# Video I made in High School.



## Sterling (Jun 15, 2011)

http://www.youtube.com/watch?v=pGaWZnEiFmI...nel_video_title

Damn, it won't let me put it in player tags. I just thought I'd post this here, some of you may enjoy it.



			
				KirbyBoy said:
			
		

> [youtube]http://www.youtube.com/watch?v=pGaWZnEiFmI[/youtube]




TY Kirby Boy.


----------



## Nujui (Jun 15, 2011)

EDIT: No Problem.


----------



## Nebz (Jun 15, 2011)

1:49-1:57 shaky cam ftw

This reminds me of the high school health videos my class was supposed to do years ago. The majority of us failed though lol. I think it's somewhere on Youtube but I'd have to go find that terrible thing @[email protected]


Also, I would never go through such lengths to return a random's wallet lol

(I'm a terrible... terrible person)


----------



## Sterling (Jun 15, 2011)

Nebz said:
			
		

> 1:49-1:57 shaky cam ftw
> 
> This reminds me of the high school health videos my class was supposed to do years ago. The majority of us failed though lol. I think it's somewhere on Youtube but I'd have to go find that terrible thing @[email protected]
> 
> ...


Creative choreography going on there. I couldn't beat him up for real (not that I'd want to), so that was an "Elegant" solution.


----------



## Nebz (Jun 15, 2011)

Sterling said:
			
		

> Nebz said:
> 
> 
> 
> ...


Very. For a simple video it worked out well.. I don't know why but I just felt like pointing out the shaky cam.

Overall, enjoyable video. Was this also a school project? If so, how did you do on it? (if you can remember)


----------



## Ikki (Jun 15, 2011)

And they lived happily ever after.


----------



## Sterling (Jun 15, 2011)

Nebz said:
			
		

> Sterling said:
> 
> 
> 
> ...


That was the first year the school had this class. They bought us some nice handycams, and let us have free reign of the school (for the most part). The teacher wasn't very good at teaching us, and this was one of the only projects we were able to do. We did extremely well, and the rest of the class were put on another video team. We had 5 people, the other team had like 9.
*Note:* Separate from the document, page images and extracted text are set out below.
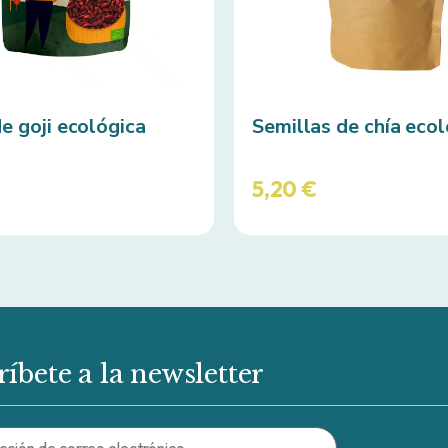
e goji ecológica
Semillas de chía ecol
5,20
€
ríbete a la newsletter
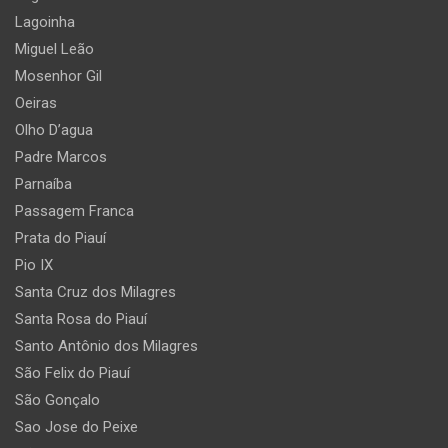
Lagoinha
Miguel Leão
Mosenhor Gil
Oeiras
Olho D’agua
Padre Marcos
Parnaíba
Passagem Franca
Prata do Piauí
Pio IX
Santa Cruz dos Milagres
Santa Rosa do Piauí
Santo Antônio dos Milagres
São Felix do Piauí
São Gonçalo
Sao Jose do Peixe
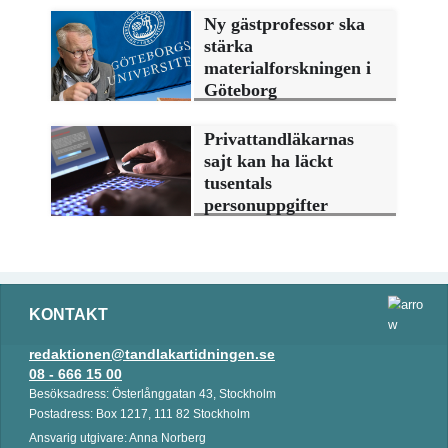
Ny gästprofessor ska
stärka
materialforskningen i
Göteborg
Privattandläkarnas
sajt kan ha läckt
tusentals
personuppgifter
KONTAKT
redaktionen@tandlakartidningen.se
08 - 666 15 00
Besöksadress: Österlånggatan 43, Stockholm
Postadress: Box 1217, 111 82 Stockholm
Ansvarig utgivare: Anna Norberg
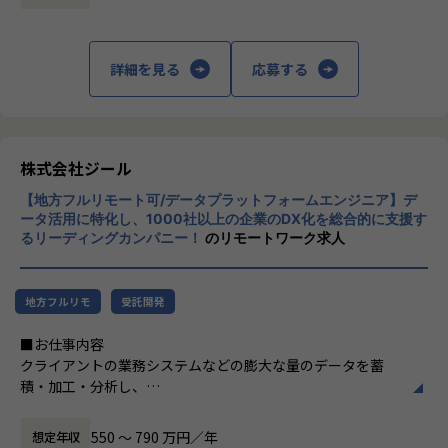
定義など上流工程に携われます。
上データ活用領域に特化してきたナレッジ/市
場からの信頼が強固な経営基盤を支えていま
【ポジションの魅力】
す。
詳細を見る
応募する
●北海道拠点でも顧客は東京本社と同様で、大手企業を中心
とした企業様のデータやDX推進に触れる機会も多く、東京で
■Mission：専門性と技術力、高度な分析ノ
はない環境でも、エンジニアとしても最先端の案件に関わり
ウハウの提供
ながらご経験を積んでいただけます。徐々に北海道エリアで
多様な企業活動の情報の価値転換というニー
の顧客開拓をはじめDX浸透に貢献いただきます。
ズに応えるため、私たちは「プロフェッショ
株式会社ジール
ナルサービスの大衆化」をミッションとして
【募集背景】
【地方フルリモート可/データプラットフォームエンジニア】デ
掲げております。高い専門性を持った技術
ジールの成長拡大、そして市場の成長性にこたえるための採
ータ活用に特化し、1000社以上の企業のDX化を総合的に支援す
力、深い経験から得られた多様性のある高度
るリーディングカンパニー！
のリモートワーク求人
用になります。働く地域を理由とした就業の制限をなくし、
な分析力をハイクオリティ＆ローコストで提
ジールにてご活躍いただける方を増員したいとう想いから、
供することで、企業の競争優位確保に貢献す
札幌オフィスを設立しました。新しい組織の立ち上げに関わ
ることを私たちは使命としております。
りつつ、大手企業のデータプラットフォーム案件の中核とな
地方フルリモ
受託開発
るメンバーを募集しています。
■Vision：100年企業の創造
■お仕事内容
私たちはビジョンとして「100年企業の創
クライアントの業務システムなどの膨大な量のデータを蓄
【業務の変更の範囲】
造」を掲げて、理想企業の創造に向け、「社
積・加工・分析し、
適正に応じて、会社の指示する業務への異動を命じることが
員全員が燃える会社」を目指しています。理
経営層の意思決定に活用する BI(Business Intelligence）を
ある
想企業とは「他者貢献」を通して誰よりも発
含むデータプラットフォームの導入から実行支援までを行っ
展する企業です。そして、社員全員が燃え続
550 〜 790 万円／年
想定年収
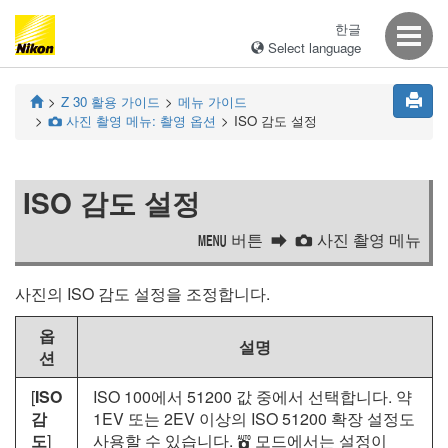
한글
Select language
Z 30
활용 가이드
메뉴 가이드
사진 촬영 메뉴: 촬영 옵션
ISO 감도 설정
C
ISO 감도 설정
버튼
사진 촬영 메뉴
G
C
사진의 ISO 감도 설정을 조정합니다.
옵
설명
션
[
ISO
ISO 100에서 51200 값 중에서 선택합니다. 약
감
1EV 또는 2EV 이상의 ISO 51200 확장 설정도
도
]
사용할 수 있습니다.
모드에서는 설정이
b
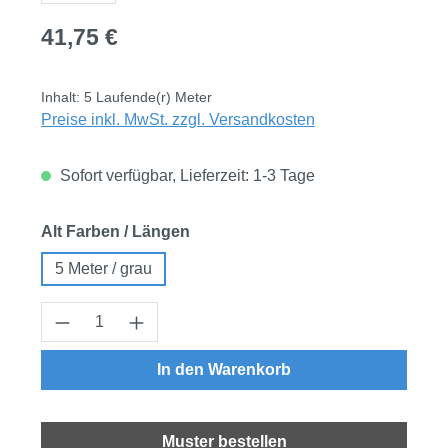
Regulärer Preis:
41,75 €
Inhalt:
5 Laufende(r) Meter
Preise inkl. MwSt. zzgl. Versandkosten
Sofort verfügbar, Lieferzeit: 1-3 Tage
auswählen
Alt Farben / Längen
5 Meter / grau
Produkt Anzahl: Gib den gewünschten Wert
In den Warenkorb
Muster bestellen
[youtube]http://www.youtube.com/watch?v=UfFiafji_VU&feature=related[/youtube]

I'd say we had the better team. Not to bash them, but their video was... Wierd.

Their video was why I made ours silent.

@Ikki: lol.


----------



## Nebz (Jun 15, 2011)

That video was very... different. That one reminds me more of the fail my group had. For a group of 9 there wasn't really much to it also 

I'm not sure if that group did it intentionally or not but my group also had an issue with our audio so we were forced to record something separate and place it on top of the video. It made what we had seem A LOT more awkward and terrible than what it already was.
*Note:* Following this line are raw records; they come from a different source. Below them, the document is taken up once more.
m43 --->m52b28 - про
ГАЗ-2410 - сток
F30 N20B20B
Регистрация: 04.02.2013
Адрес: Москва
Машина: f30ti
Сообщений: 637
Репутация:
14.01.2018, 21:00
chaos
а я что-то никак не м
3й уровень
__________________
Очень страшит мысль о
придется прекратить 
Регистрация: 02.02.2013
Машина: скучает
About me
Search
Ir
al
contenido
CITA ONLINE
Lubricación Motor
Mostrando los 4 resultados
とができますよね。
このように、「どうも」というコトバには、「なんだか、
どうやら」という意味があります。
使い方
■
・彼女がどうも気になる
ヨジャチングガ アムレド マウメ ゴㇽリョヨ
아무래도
I actually found the video on YT but... it's so terrible I think I'll just leave it where it is lol


----------



## Sterling (Jun 15, 2011)

Nebz said:
			
		

> That video was very... different. That one reminds me more of the fail my group had. For a group of 9 there wasn't really much to it also
> 
> I'm not sure if that group did it intentionally or not but my group also had an issue with our audio so we were forced to record something separate and place it on top of the video. It made what we had seem A LOT more awkward and terrible than what it already was.
> 
> I actually found the video on YT but... it's so terrible I think I'll just leave it where it is lol


If I had a decent camera and some willing bodies, I would make YT videos and learn aftereffects and stuff. 9 People with at least 3 that looked busy. We actually did ours in 30 minutes (shooting), and 45 of editing and fine tuning. We had a couple of failed efforts before that, and had a 6th member. He made the video almost totally about himself. We kicked him from our group and got that one done.

High school kids also have a weird thing about acting and cameras. While I, Chris and Chase appeared, Chase didn't want to be in it. That skinny bastard. At any rate, my class enjoyed watching my running animation and costume change mid video. Adding to the comedy was the fact the door next to the one he was trying to open was unlocked, and fat guy + stairs = luls.


----------



## ThatDudeWithTheFood (Jun 15, 2011)

Hey I for one think Darth Desperado is a cool man.

One who walks across the line.

One who walks over the line.

One who walks through the line.

Walks beyond the line.

There is no line.....




FOR HIM


----------



## Mrkinator (Jun 23, 2011)

That was a cool pretty cool film, I quite enjoyed it. I have to agree, yours was definitely better. Darth Desperado was...uh...interesting, but I liked your idea better.


----------



## Sterling (Jun 23, 2011)

Mrkinator said:
			
		

> That was a cool pretty cool film, I quite enjoyed it. I have to agree, yours was definitely better. Darth Desperado was...uh...interesting, but I liked your idea better.


Thanks, I love your films as well. I really wished I had gotten more from my classmates in that video. Camera shy bastards.

Hell I was willing to chase that guy, and it made everyone laugh. For the pure comedic value, we put in a threatening "You" track when I pointed and moved my mouth.


----------



## Mrkinator (Jun 23, 2011)

Sterling said:
			
		

> Thanks, I love your films as well. I really wished I had gotten more from my classmates in that video. Camera shy bastards.
> 
> Hell I was willing to chase that guy, and it made everyone laugh. For the pure comedic value, we put in a threatening "You" track when I pointed and moved my mouth.


Why thank you! I know it can be tough to get people in front of a camera, luckily I have really out going friends. I'm usually the guy that likes to stick to directing/editing, but good for you for playing the part you did. It might seem silly what you're doing in front of the camera, but if in the end it makes people laugh, then that's all that matters.


----------